THE Monitor's Richard L. Strout used to say that the state of the economy was the most decisive element in a presidential election. He might have trouble applying this wisdom to the current campaign, since it's difficult to tell where the economy is going.
Some feel the recession is losing its grip. Richard Morin, director of polling for the Washington Post, says "the early word" from some election-focused economists is that President Bush will be reelected: "Maybe in a squeaker. Maybe in a landslide."
"But George Bush," he adds, "is the likely winner over the Democrat - any Democrat - to be named later."
These predictions examine the past relationship between voting outcomes and variables such as the economic growth rate, inflation, and presidential approval just prior to the election.
Mr. Morin contends that forecasts using this approach have in a number of past presidential elections been "eerily accurate." The reader (along with me) may find it "eerily complex." I prefer Mr. Strout's observation that the economic forecast is so very important in predicting presidential elections.

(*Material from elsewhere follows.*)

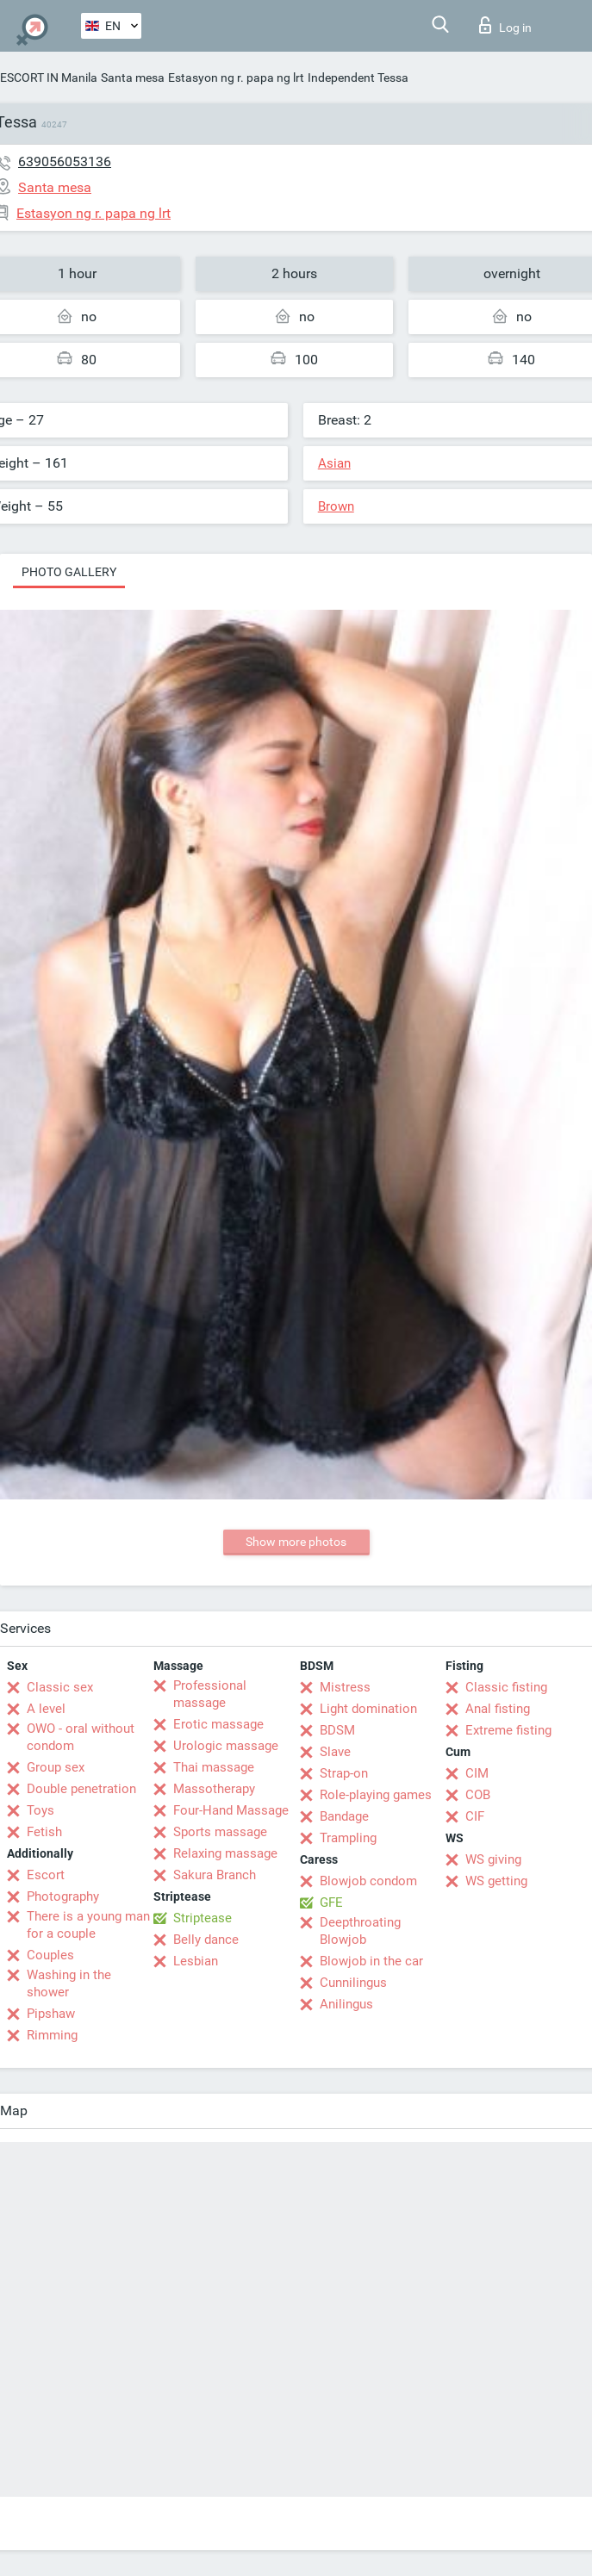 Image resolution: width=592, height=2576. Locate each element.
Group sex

Let's not get carried away with economic theory. Economists have gotten it wrong so many times before. I just lose track.
Certainly, the economy provided Franklin Roosevelt his overwhelming victory over Herbert Hoover. Rightly or wrongly the voters blamed Mr. Hoover for the Great Depression and his inability to stem the tide of business failures and unemployment.
Also it is arguable that the dip in the economy in the last few months preceding the 1960 election was responsible for John Kennedy's slim win over Richard Nixon. But there were so many other factors in that outcome (including Mr. Kennedy's debating performance) that it would be wrong to single out the economy as being "decisive." Actually, the overall economy was pretty good back in 1960.
Was it the economy, notably high inflation, that licked Jimmy Carter in 1980? Or was it the Iran hostages problem? Or was it a personable challenger, Ronald Reagan, who charmed the voters?
Morin calls Ray C. Fair of Yale "perhaps the dean of presidential election forecasters," and says that Mr. Fair contends "a sweetening economy all but assures" a Bush victory in the fall. He says that Fair has applied his economic approach to the last 19 presidential elections, extending to 1916, and has picked the right winner all but three times.
This is compelling stuff. But - again - I am not ready to be a believer, not a full believer, anyway.
Take the Watergate scandal that bounced Mr. Nixon out of office. I don't care how good the economy might have become, Nixon (had he been allowed to stay around and not restricted to two terms) would then have been rejected by the voters.
In fact, it is arguable that Watergate damaged the Republicans so badly that this was the main factor that brought a Democrat, Mr. Carter, into the White House in 1976.
Indeed, I think that some sociologists might well come up with a scientific "model" that, when applied to presidential elections over the years, could show that the character issue was important in all presidential outcomes and decisive in some - or many.
Thus, I think the reporting about Bill Clinton's personal problems (the medley of vague charges that he dodged the draft and the allegations about land-deal improprieties and extramarital relations) may harm him more this fall than the economy does.
Incidentally, by and large I find no fault with the strong spotlight the press has put on Mr. Clinton's personal life. There have been excesses. But the public is entitled to look at a candidate's private actions that relate to what kind of President he might be. The voters have a right to know whether he has been a man of integrity. They have a right to know who he is.
Finally, let's not overlook what might be called the "H. Ross Perot factor." If Mr. Perot gets into the race as a third candidate, he, himself, could become the main decider of the outcome. By taking away votes from Bush, he might, indeed, elect Clinton. Despite an improving economy.